Exercise goal —
Write the listing out again word for word, skipping each picture.

------

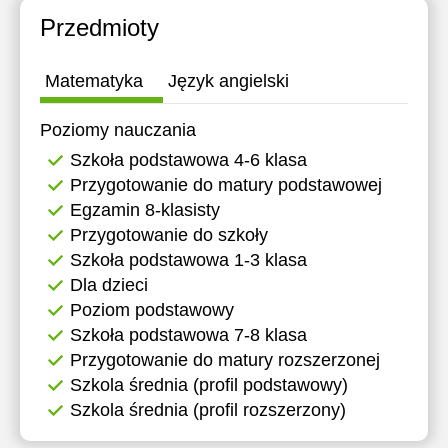
18:30
Przedmioty
19:00
Matematyka
Język angielski
19:30
Poziomy nauczania
20:00
Szkoła podstawowa 4-6 klasa
Przygotowanie do matury podstawowej
Egzamin 8-klasisty
Przygotowanie do szkoły
Szkoła podstawowa 1-3 klasa
Dla dzieci
Poziom podstawowy
Szkoła podstawowa 7-8 klasa
Przygotowanie do matury rozszerzonej
Szkola średnia (profil podstawowy)
Szkola średnia (profil rozszerzony)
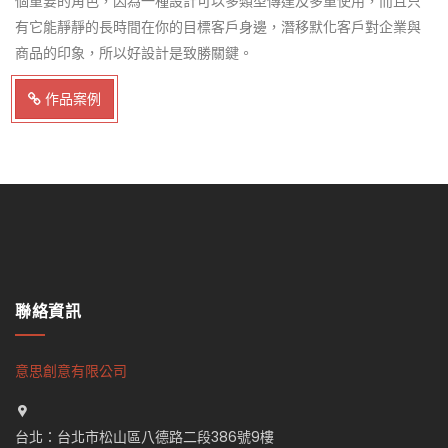
個重要的角色，因為一種設計可以多類型傳達及多重使用，而且只
有它能靜靜的長時間在你的目標客戶身邊，潛移默化客戶對企業與
商品的印象，所以好設計是致勝關鍵。
作品案例
聯絡資訊
意思創意有限公司
台北：台北市松山區八德路二段386號9樓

------

Output of the task —
18:30
Przedmioty
19:00
Matematyka
Język angielski
19:30
Poziomy nauczania
20:00
Szkoła podstawowa 4-6 klasa
Przygotowanie do matury podstawowej
Egzamin 8-klasisty
Przygotowanie do szkoły
Szkoła podstawowa 1-3 klasa
Dla dzieci
Poziom podstawowy
Szkoła podstawowa 7-8 klasa
Przygotowanie do matury rozszerzonej
Szkola średnia (profil podstawowy)
Szkola średnia (profil rozszerzony)
個重要的角色，因為一種設計可以多類型傳達及多重使用，而且只
有它能靜靜的長時間在你的目標客戶身邊，潛移默化客戶對企業與
商品的印象，所以好設計是致勝關鍵。
作品案例
聯絡資訊
意思創意有限公司
台北：台北市松山區八德路二段386號9樓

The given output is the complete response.